What I Saved and Lost, 2009–2017
So President Trump is literally being inaugurated right now, give or take a few minutes, which means… well, what am I going to put here?

I took this selfie on January 13, 2013, which is only relevant because it’s the closest selfie I have to the date of President Obama’s second inauguration. I was headed off to play the ukulele at Her Royal Majesty’s Steampunk Symposium on the Queen Mary, and theoretically sell enough CDs to cover the cost of the trip. I didn’t have enough money to buy a real steampunk outfit, so I made one up.

This photo was taken on the night before Obama’s first inauguration in 2009, which I attended. (The photo already looks dated; the resolution is too low, and there’s #nofilter.) I was working as an Executive Assistant at a DC think tank and was in the process of saving my first $10,000 and contributing to my first retirement fund. I would soon join the Young Professionals in Foreign Policy.

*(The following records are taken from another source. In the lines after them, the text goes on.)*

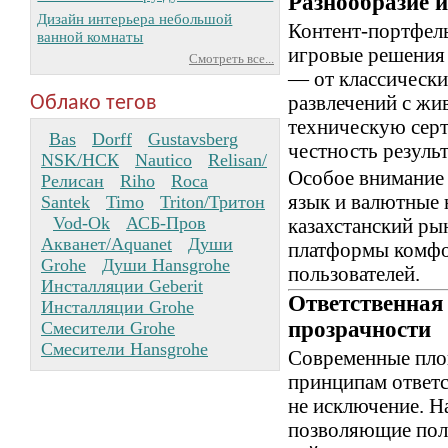
Разнообразие и
Дизайн интерьера небольшой
Контент-портфел
ванной комнаты
игровые решения
Смотреть все...
— от классически
развлечений с жи
Облако тегов
техническую серт
Bas
Dorff
Gustavsberg
честность результ
NSK/НСК
Nautico
Relisan/
Особое внимание 
Релисан
Riho
Roca
язык и валютные 
Santek
Timo
Triton/Тритон
Vod-Ok
АСБ-Пров
казахстанский ры
Акванет/Aquanet
Души
платформы комфо
Grohe
Души Hansgrohe
пользователей.
Инсталляции Geberit
Ответственная
Инсталляции Grohe
прозрачности
Смесители Grohe
Смесители Hansgrohe
Современные пло
принципам ответс
не исключение. Н
позволяющие пол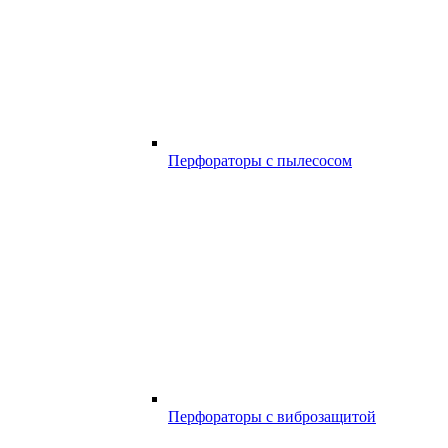
Перфораторы с пылесосом
Перфораторы с виброзащитой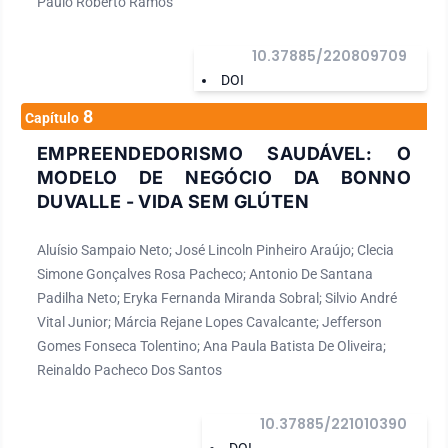
Paulo Roberto Ramos
10.37885/220809709
DOI
8
Capítulo
EMPREENDEDORISMO SAUDÁVEL: O
MODELO DE NEGÓCIO DA BONNO
DUVALLE - VIDA SEM GLÚTEN
Aluísio Sampaio Neto; José Lincoln Pinheiro Araújo; Clecia
Simone Gonçalves Rosa Pacheco; Antonio De Santana
Padilha Neto; Eryka Fernanda Miranda Sobral; Silvio André
Vital Junior; Márcia Rejane Lopes Cavalcante; Jefferson
Gomes Fonseca Tolentino; Ana Paula Batista De Oliveira;
Reinaldo Pacheco Dos Santos
10.37885/221010390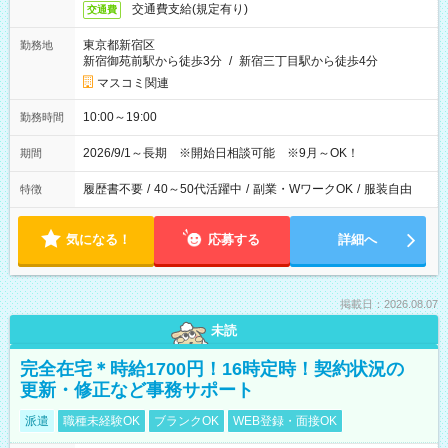
交通費支給(規定有り)
交通費
東京都新宿区
勤務地
新宿御苑前駅から徒歩3分
/
新宿三丁目駅から徒歩4分
マスコミ関連
10:00～19:00
勤務時間
2026/9/1～長期 ※開始日相談可能 ※9月～OK！
期間
履歴書不要
/
40～50代活躍中
/
副業・WワークOK
/
服装自由
特徴
気になる！
応募する
詳細へ
掲載日：2026.08.07
未読
完全在宅＊時給1700円！16時定時！契約状況の
更新・修正など事務サポート
派遣
職種未経験OK
ブランクOK
WEB登録・面接OK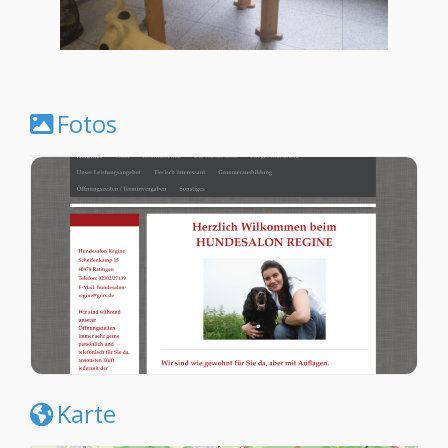
Fotos
Karte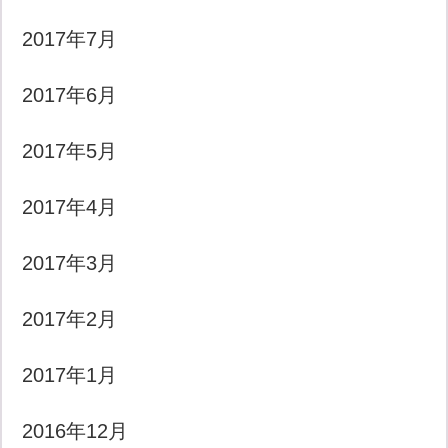
2017年7月
2017年6月
2017年5月
2017年4月
2017年3月
2017年2月
2017年1月
2016年12月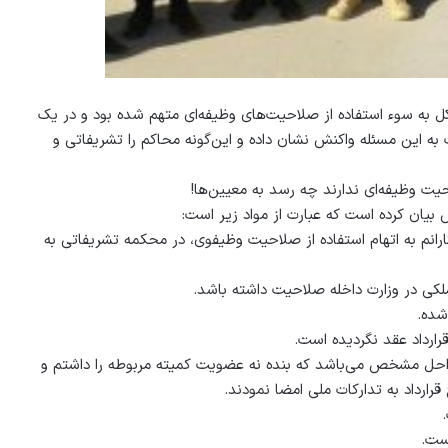
ل به سوء استفاده از صلاحیت‌های وظیفه‌ای متهم شده بود و در یک
 این مسئله واکنش نشان داده و این‌گونه محاکم را تشریفاتی و
ت وظیفه‌ای ندارند چه رسد به معیین‌ها!
 بیان کرده است که عبارت از مواد زیر است:
انم به اتهام استفاده از صلاحیت وظیفوی، در محکمه تشریفاتی به
 مراحل مشخص می‌باشد که بنده نه عضویت کمیته مربوطه را داشتم و
رارداد به تدارکات ملی امضا نمودند.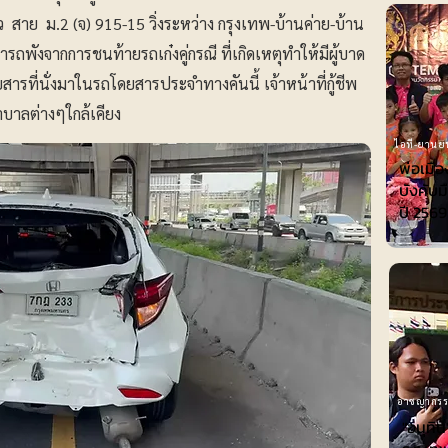
าย ม.2 (จ) 915-15 วิ่งระหว่าง กรุงเทพ-บ้านค่าย-บ้าน
พังจากการชนท้ายรถเก๋งคู่กรณี ที่เกิดเหตุทำให้มีผู้บาด
ดยสารที่นั่งมาในรถโดยสารประจำทางคันนี้ เจ้าหน้าที่กู้ชีพ
ยาบาลต่างๆใกล้เคียง
ไอที-ยานย
พ่อเมือ
บังคับม
ปี 2569
อาชญากร
"อนุทิ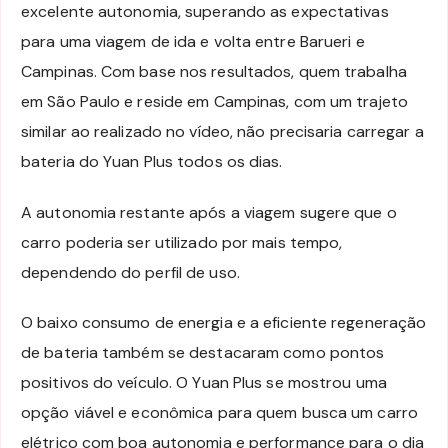
excelente autonomia, superando as expectativas
para uma viagem de ida e volta entre Barueri e
Campinas. Com base nos resultados, quem trabalha
em São Paulo e reside em Campinas, com um trajeto
similar ao realizado no vídeo, não precisaria carregar a
bateria do Yuan Plus todos os dias.
A autonomia restante após a viagem sugere que o
carro poderia ser utilizado por mais tempo,
dependendo do perfil de uso.
O baixo consumo de energia e a eficiente regeneração
de bateria também se destacaram como pontos
positivos do veículo. O Yuan Plus se mostrou uma
opção viável e econômica para quem busca um carro
elétrico com boa autonomia e performance para o dia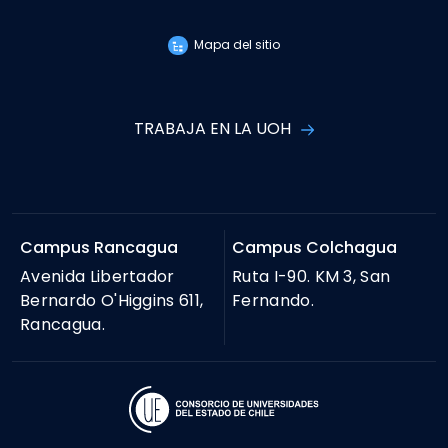
Mapa del sitio
TRABAJA EN LA UOH
Campus Rancagua
Campus Colchagua
Avenida Libertador
Ruta I-90. KM 3, San
Bernardo O'Higgins 611,
Fernando.
Rancagua.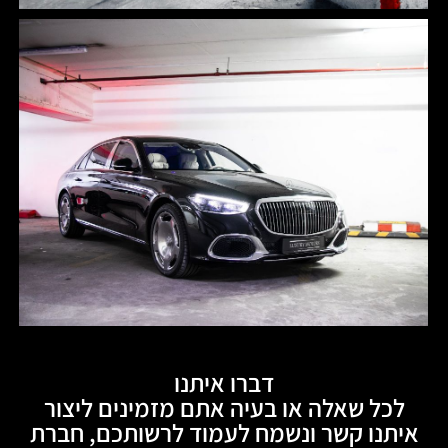
דברו איתנו
לכל שאלה או בעיה אתם מזמינים ליצור
איתנו קשר ונשמח לעמוד לרשותכם, חברת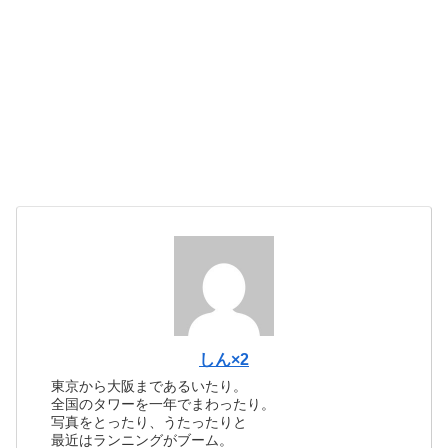
しん×2
東京から大阪まであるいたり。
全国のタワーを一年でまわったり。
写真をとったり、うたったりと
最近はランニングがブーム。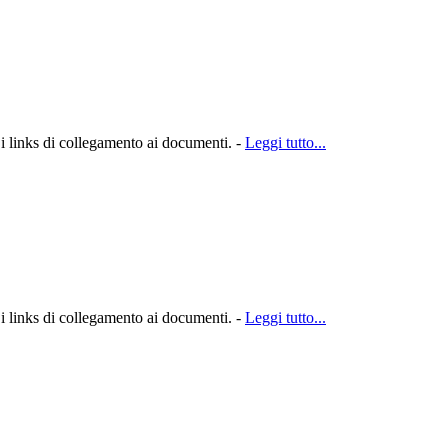
 i links di collegamento ai documenti. -
Leggi tutto...
 i links di collegamento ai documenti. -
Leggi tutto...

The restaurant in which that photo was taken no longer exists. The pearl necklace I’m wearing in the photo broke, several years ago. The watch broke too; the dress was given away.
I still have the necklace and earrings I’m wearing in the 2013 photo, along with the coat—which is the coat I’m still too cheap to replace—and the lanyard. I kept more things, between 2013 and now, because those were the years in which I went into debt and got out of it, and I still wonder when I’ll end up in debt again.
What I mean here is that the people I was, four and eight years ago, are gone. The restaurants are gone, the memberships lapsed, the CDs shoved into a box in the back of my closet. The money I saved in 2009 was spent by 2013, and then spent again but on credit cards this time, and then spent one more time as I paid those credit cards off.
We don’t always get to keep who we are. (Sometimes we don’t want to.)
But we do get a say in who we become.